Zubcic has played his whole pro career in Lithuania and Croatia, and is considered "unlikely to ever join the Thunder and may never make his way over to the NBA," according to Darnell Mayberry of the Oklahoman, who first reported the trade. The Thunder also reportedly sent Toronto some cash in the deal, creating a $2.85 million trade exception that general manager Sam Presti can use in a deal at some point over the next year.
This is the fourth time Ridnour's been traded in less than a week, beginning with his move from the Magic — for whom he made 47 appearances last season, averaging four points and two assists in 14.5 minutes per game — to the Memphis Grizzlies in exchange for the rights to Latvian forward Janis Timma, a 2013 second-rounder currently playing overseas. Next, the Grizzlies sent the reserve point guard to the Charlotte Hornets — with whom he'd spent the latter part of the 2013-14 season, back when they were called the Bobcats — in a swap for swingman Matt Barnes.
The Hornets promptly flipped Ridnour and a conditional 2016 second-round pick to the Thunder for young wing Jeremy Lamb. And now, after five days of relative calm, Ridnour's on the move again, as our own Kelly Dwyer suggested last week that he would be.
All this movement has led to some jokes:
You may be asking: What's made Ridnour, a 34-year-old caretaker type, such a compulsively movable piece all of a sudden? The answer: his $2.75 million contract for the 2015-16 season is totally unguaranteed, and doesn't become guaranteed until July 11.
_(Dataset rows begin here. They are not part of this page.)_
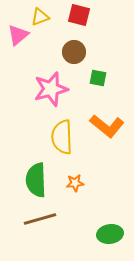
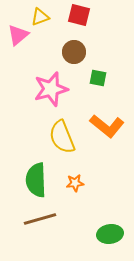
yellow semicircle: rotated 20 degrees counterclockwise
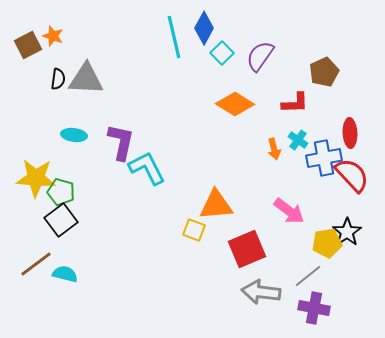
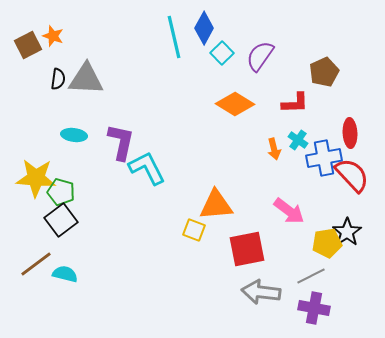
red square: rotated 12 degrees clockwise
gray line: moved 3 px right; rotated 12 degrees clockwise
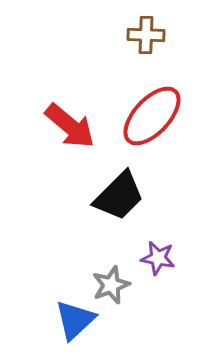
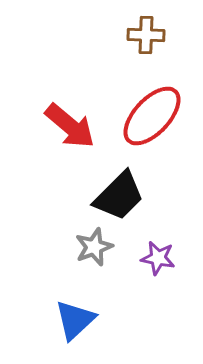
gray star: moved 17 px left, 38 px up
That means any team that acquires him can use him as a chip to match up salaries with a prospective trade partner or waive him and instantly create $2.75 million in cap space. It's a no- or low-cost path to free cash, some additional deal-making flexibility and/or an open roster spot to add a new piece or sign a draft pick. According to NBA.com's John Schuhmann, other players with significant nonguaranteed contracts for next season include Denver Nuggets shooting guard Randy Foye, Milwaukee Bucks forward Caron Butler and Cleveland Cavaliers center Brendan Haywood.
Ridnour's weird week calls to mind the NBA-trotting journey of Alonzo Gee, who signed a three-year, $9.75 million contract with the Cleveland Cavaliers in the fall of 2012, in which the final season was wholly unguaranteed. Once that final year hit, Gee became an NBA pinball, bouncing from Cleveland to Charlotte to New Orleans to Houston to Sacramento in less than three months before eventually convincing the Kings to waive him and let him out of that deal.
Freed from his non-guaranteed pact, Gee inked a one-year, $1.1 million league-minimum deal with the Nuggets ... who then sent him to the Portland Trail Blazers at the trade deadline as ballast in a deal headlined by Arron Afflalo.
“Nobody thinks about this side of the business,” Gee told Sports Illustrated's Lee Jenkins after the deal. “[...] This feels different. They don’t just want the contract. They want me.”
Gee's now a free agent, free to sign with any suitor he chooses. While Ridnour's reportedly a favorite of Raptors head coach Dwane Casey, who was an assistant coach with the Seattle SuperSonics when Ridnour broke into the league in 2003, he's expected to be waived or traded by Toronto again before the July 11 guarantee date, and could join Gee in unrestricted free agency. After their compressed trips around the NBA world, you'd figure neither would be especially keen on signing any more contracts with unguaranteed final seasons.